When Plastic Logic came on the media scene in the spring of 2009, it garnered a lot of attention. Plastic electronics were an advance as was the device form factor, the size of a standard magazine. The device seemed a step-up from the Kindle and other e-readers coming to market and seemed ideal for the publishing community. Except it didn't have a color display. The consensus was that this device would go through a number of iterations and come 2012, more or less, color displays would be available. The dozens of e-readers shown at the January 2010 CES provided evidence that other device manufacturers saw color display technology coming soon, just not tomorrow. So with iRex and other e-readers, the focus was not so much on technology because under the hood most of these devices looked similar.
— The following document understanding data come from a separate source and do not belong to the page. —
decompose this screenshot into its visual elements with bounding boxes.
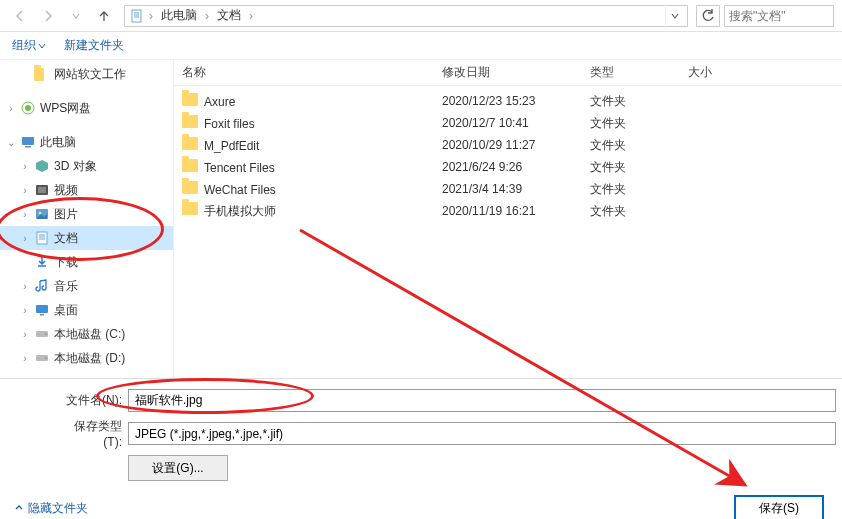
disk-icon <box>34 350 50 366</box>
sidebar-item-2[interactable]: ⌄此电脑 <box>0 130 173 154</box>
sidebar-item-label: 3D 对象 <box>54 158 97 175</box>
filetype-select[interactable] <box>128 422 836 445</box>
chevron-icon: › <box>6 103 16 114</box>
hide-folders-label: 隐藏文件夹 <box>28 500 88 517</box>
sidebar-item-label: 下载 <box>54 254 78 271</box>
sidebar-item-3[interactable]: ›3D 对象 <box>0 154 173 178</box>
video-icon <box>34 182 50 198</box>
hide-folders-link[interactable]: 隐藏文件夹 <box>14 500 88 517</box>
new-folder-button[interactable]: 新建文件夹 <box>64 37 124 54</box>
sidebar-item-label: 音乐 <box>54 278 78 295</box>
file-row[interactable]: WeChat Files2021/3/4 14:39文件夹 <box>174 178 842 200</box>
sidebar-item-label: WPS网盘 <box>40 100 91 117</box>
folder-icon <box>182 93 198 106</box>
file-name: Axure <box>204 95 235 109</box>
file-row[interactable]: M_PdfEdit2020/10/29 11:27文件夹 <box>174 134 842 156</box>
chevron-icon: › <box>20 329 30 340</box>
sidebar-item-8[interactable]: ›音乐 <box>0 274 173 298</box>
svg-rect-9 <box>38 187 46 193</box>
folder-icon <box>34 66 50 82</box>
wps-icon <box>20 100 36 116</box>
forward-button[interactable] <box>36 4 60 28</box>
file-row[interactable]: 手机模拟大师2020/11/19 16:21文件夹 <box>174 200 842 222</box>
sidebar-item-9[interactable]: ›桌面 <box>0 298 173 322</box>
sidebar-item-7[interactable]: 下载 <box>0 250 173 274</box>
refresh-button[interactable] <box>696 5 720 27</box>
chevron-icon: › <box>20 233 30 244</box>
svg-rect-6 <box>22 137 34 145</box>
svg-rect-0 <box>132 10 141 22</box>
folder-icon <box>182 115 198 128</box>
file-row[interactable]: Tencent Files2021/6/24 9:26文件夹 <box>174 156 842 178</box>
save-form: 文件名(N): 保存类型(T): 设置(G)... 隐藏文件夹 保存(S) <box>0 378 842 519</box>
3d-icon <box>34 158 50 174</box>
column-headers: 名称 修改日期 类型 大小 <box>174 60 842 86</box>
chevron-icon: › <box>20 209 30 220</box>
sidebar-item-label: 本地磁盘 (D:) <box>54 350 125 367</box>
sidebar-item-1[interactable]: ›WPS网盘 <box>0 96 173 120</box>
sidebar-item-4[interactable]: ›视频 <box>0 178 173 202</box>
filename-input[interactable] <box>128 389 836 412</box>
doc-icon <box>34 230 50 246</box>
sidebar-item-label: 图片 <box>54 206 78 223</box>
chevron-icon: › <box>20 305 30 316</box>
svg-rect-12 <box>37 232 47 244</box>
sidebar: 网站软文工作›WPS网盘⌄此电脑›3D 对象›视频›图片›文档下载›音乐›桌面›… <box>0 60 174 378</box>
svg-rect-7 <box>25 146 31 148</box>
pic-icon <box>34 206 50 222</box>
chevron-right-icon: › <box>203 9 211 23</box>
file-date: 2021/6/24 9:26 <box>434 160 582 174</box>
file-type: 文件夹 <box>582 137 680 154</box>
svg-rect-18 <box>40 314 44 316</box>
breadcrumb[interactable]: › 此电脑 › 文档 › <box>124 5 688 27</box>
address-bar: › 此电脑 › 文档 › <box>0 0 842 32</box>
save-button[interactable]: 保存(S) <box>734 495 824 519</box>
file-name: M_PdfEdit <box>204 139 259 153</box>
svg-point-20 <box>45 333 47 335</box>
filetype-label: 保存类型(T): <box>56 418 128 449</box>
file-type: 文件夹 <box>582 203 680 220</box>
chevron-icon: ⌄ <box>6 137 16 148</box>
col-date[interactable]: 修改日期 <box>434 64 582 81</box>
organize-label: 组织 <box>12 37 36 54</box>
chevron-right-icon: › <box>147 9 155 23</box>
sidebar-item-10[interactable]: ›本地磁盘 (C:) <box>0 322 173 346</box>
file-name: Tencent Files <box>204 161 275 175</box>
up-button[interactable] <box>92 4 116 28</box>
crumb-docs[interactable]: 文档 <box>213 7 245 24</box>
file-date: 2020/12/7 10:41 <box>434 116 582 130</box>
search-input[interactable] <box>724 5 834 27</box>
col-size[interactable]: 大小 <box>680 64 750 81</box>
desk-icon <box>34 302 50 318</box>
organize-menu[interactable]: 组织 <box>12 37 46 54</box>
sidebar-item-6[interactable]: ›文档 <box>0 226 173 250</box>
music-icon <box>34 278 50 294</box>
file-name: WeChat Files <box>204 183 276 197</box>
file-row[interactable]: Axure2020/12/23 15:23文件夹 <box>174 90 842 112</box>
sidebar-item-label: 视频 <box>54 182 78 199</box>
file-row[interactable]: Foxit files2020/12/7 10:41文件夹 <box>174 112 842 134</box>
svg-point-5 <box>25 105 31 111</box>
crumb-pc[interactable]: 此电脑 <box>157 7 201 24</box>
folder-icon <box>182 137 198 150</box>
sidebar-item-5[interactable]: ›图片 <box>0 202 173 226</box>
settings-button[interactable]: 设置(G)... <box>128 455 228 481</box>
file-type: 文件夹 <box>582 115 680 132</box>
toolbar: 组织 新建文件夹 <box>0 32 842 60</box>
back-button[interactable] <box>8 4 32 28</box>
col-type[interactable]: 类型 <box>582 64 680 81</box>
chevron-icon: › <box>20 161 30 172</box>
filename-label: 文件名(N): <box>56 392 128 409</box>
col-name[interactable]: 名称 <box>174 64 434 81</box>
chevron-right-icon: › <box>247 9 255 23</box>
sidebar-item-label: 本地磁盘 (C:) <box>54 326 125 343</box>
sidebar-item-0[interactable]: 网站软文工作 <box>0 62 173 86</box>
dl-icon <box>34 254 50 270</box>
breadcrumb-dropdown[interactable] <box>665 5 683 27</box>
recent-dropdown[interactable] <box>64 4 88 28</box>
folder-icon <box>182 159 198 172</box>
sidebar-item-label: 文档 <box>54 230 78 247</box>
file-date: 2020/11/19 16:21 <box>434 204 582 218</box>
sidebar-item-11[interactable]: ›本地磁盘 (D:) <box>0 346 173 370</box>
svg-point-22 <box>45 357 47 359</box>
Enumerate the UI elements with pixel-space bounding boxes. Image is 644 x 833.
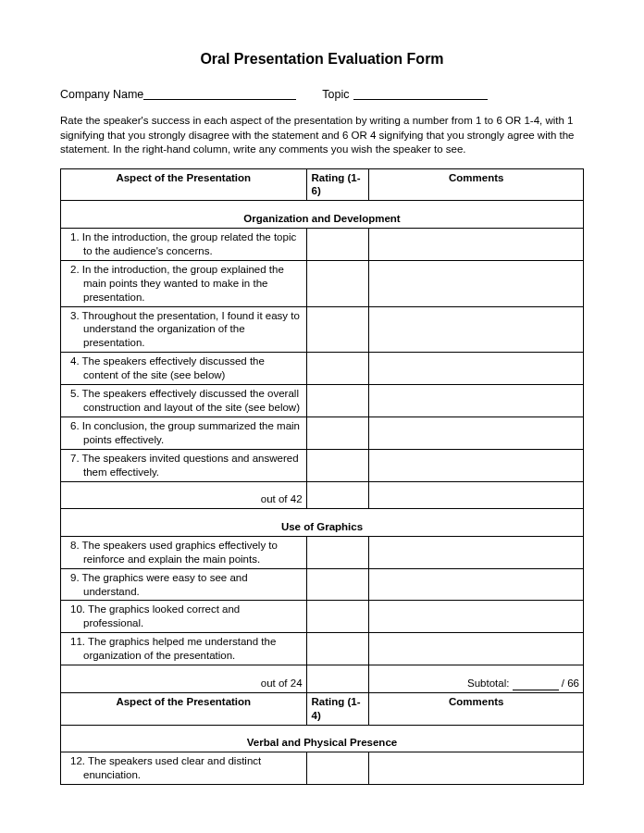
rating-cell[interactable] xyxy=(306,306,369,353)
table-row: 8. The speakers used graphics effectivel… xyxy=(61,536,584,568)
rating-cell[interactable] xyxy=(306,568,369,601)
item-text: 12. The speakers used clear and distinct… xyxy=(79,754,302,782)
comments-cell[interactable] xyxy=(369,752,584,784)
rating-cell[interactable] xyxy=(306,536,369,568)
rating-cell[interactable] xyxy=(306,353,369,385)
item-text: 9. The graphics were easy to see and und… xyxy=(79,571,302,599)
rating-cell[interactable] xyxy=(306,601,369,633)
table-row: 5. The speakers effectively discussed th… xyxy=(61,385,584,417)
comments-cell[interactable] xyxy=(369,417,584,450)
comments-cell[interactable] xyxy=(369,568,584,601)
rating-cell[interactable] xyxy=(306,385,369,417)
section-verbal-title: Verbal and Physical Presence xyxy=(61,734,584,752)
out-of-42: out of 42 xyxy=(61,491,307,508)
header-rating-16: Rating (1-6) xyxy=(306,168,369,201)
item-text: 7. The speakers invited questions and an… xyxy=(79,452,302,479)
table-row: 2. In the introduction, the group explai… xyxy=(61,260,584,306)
table-row: 12. The speakers used clear and distinct… xyxy=(61,752,584,784)
item-text: 2. In the introduction, the group explai… xyxy=(79,263,302,305)
rating-cell[interactable] xyxy=(306,752,369,784)
comments-cell[interactable] xyxy=(369,353,584,385)
item-text: 4. The speakers effectively discussed th… xyxy=(79,354,302,382)
table-header-row: Aspect of the Presentation Rating (1-6) … xyxy=(61,168,584,201)
item-text: 6. In conclusion, the group summarized t… xyxy=(79,419,302,447)
comments-cell[interactable] xyxy=(369,633,584,665)
section-organization-title: Organization and Development xyxy=(61,210,584,228)
rating-total-cell[interactable] xyxy=(306,675,369,692)
out-of-row: out of 24 Subtotal: / 66 xyxy=(61,675,584,692)
topic-input[interactable] xyxy=(353,88,488,100)
rating-total-cell[interactable] xyxy=(306,491,369,508)
subtotal-cell: Subtotal: / 66 xyxy=(369,675,584,692)
comments-cell[interactable] xyxy=(369,449,584,481)
evaluation-table: Aspect of the Presentation Rating (1-6) … xyxy=(60,168,584,785)
item-text: 1. In the introduction, the group relate… xyxy=(79,230,302,258)
rating-cell[interactable] xyxy=(306,260,369,306)
table-row: 11. The graphics helped me understand th… xyxy=(61,633,584,665)
item-text: 5. The speakers effectively discussed th… xyxy=(79,387,302,415)
item-text: 10. The graphics looked correct and prof… xyxy=(79,603,302,630)
rating-cell[interactable] xyxy=(306,417,369,450)
company-name-label: Company Name xyxy=(60,88,143,101)
meta-line: Company Name Topic xyxy=(60,88,584,101)
subtotal-input[interactable] xyxy=(513,679,559,690)
topic-label: Topic xyxy=(322,88,349,101)
table-row: 1. In the introduction, the group relate… xyxy=(61,228,584,260)
page-title: Oral Presentation Evaluation Form xyxy=(60,51,584,68)
rating-cell[interactable] xyxy=(306,228,369,260)
comments-cell[interactable] xyxy=(369,228,584,260)
item-text: 11. The graphics helped me understand th… xyxy=(79,635,302,663)
out-of-row: out of 42 xyxy=(61,491,584,508)
header-rating-14: Rating (1-4) xyxy=(306,692,369,725)
header-comments: Comments xyxy=(369,168,584,201)
comments-cell[interactable] xyxy=(369,536,584,568)
table-header-row-2: Aspect of the Presentation Rating (1-4) … xyxy=(61,692,584,725)
section-graphics-title: Use of Graphics xyxy=(61,518,584,536)
instructions-text: Rate the speaker's success in each aspec… xyxy=(60,114,584,157)
company-name-input[interactable] xyxy=(143,88,296,100)
item-text: 8. The speakers used graphics effectivel… xyxy=(79,539,302,566)
table-row: 10. The graphics looked correct and prof… xyxy=(61,601,584,633)
header-aspect-2: Aspect of the Presentation xyxy=(61,692,307,725)
table-row: 6. In conclusion, the group summarized t… xyxy=(61,417,584,450)
table-row: 9. The graphics were easy to see and und… xyxy=(61,568,584,601)
header-aspect: Aspect of the Presentation xyxy=(61,168,307,201)
comments-cell[interactable] xyxy=(369,601,584,633)
rating-cell[interactable] xyxy=(306,633,369,665)
table-row: 4. The speakers effectively discussed th… xyxy=(61,353,584,385)
comments-cell[interactable] xyxy=(369,306,584,353)
rating-cell[interactable] xyxy=(306,449,369,481)
comments-cell[interactable] xyxy=(369,260,584,306)
comments-cell[interactable] xyxy=(369,385,584,417)
out-of-24: out of 24 xyxy=(61,675,307,692)
header-comments-2: Comments xyxy=(369,692,584,725)
table-row: 7. The speakers invited questions and an… xyxy=(61,449,584,481)
table-row: 3. Throughout the presentation, I found … xyxy=(61,306,584,353)
item-text: 3. Throughout the presentation, I found … xyxy=(79,309,302,351)
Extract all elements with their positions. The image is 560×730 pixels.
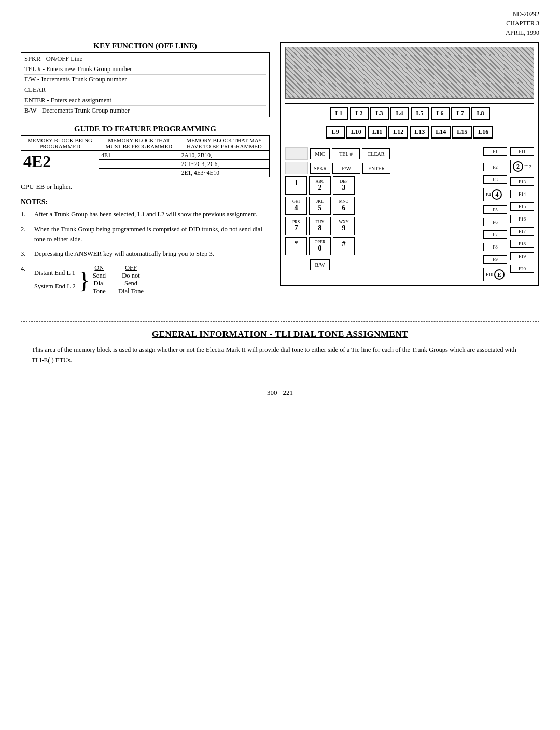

The focus was on the business model and ways to be unlike the Kindle in terms of revenue share, ability to share content, and rights issues. This made an awful lot of sense in an orderly market. Plastic Logic was at CES with its smart Que designed for the business user. Plastic Logic had a smashing booth, a convincing narrative and a $200 million investment in technology. That they missed the delivery date did not deliver a major body blow. It was the introduction of the iPad that was mercilessly teased at CES and however absent, still stole the show. Soon Plastic Logic went quiet. The chatter in New York was that the company, burdened by an expensive fabrication factory in Dresden, was not long for the market.
The chatterers were wrong. Today Plastic Logic announced an agreement with the Russian Corporation of Nanotechnologies to establish new plastic electronics production in Russia for the creation of its next-generation plastic electronic display. And to establish a plastic electronics industry in Russia.
This "significant investment" will certainly help Plastic Logic bring to market their next generation electronic reader for business. The company seems to be betting on the prospect that plastic electronics technology, for economic, environmental, manufacturing and form-factor reasons, will ultimately replace traditional silicon display products. And they know as much about this sector as any company.
But the market is very different than eighteen months ago. It is no longer as easy to carve out a distinct business user, many of whom have iPads under their arms.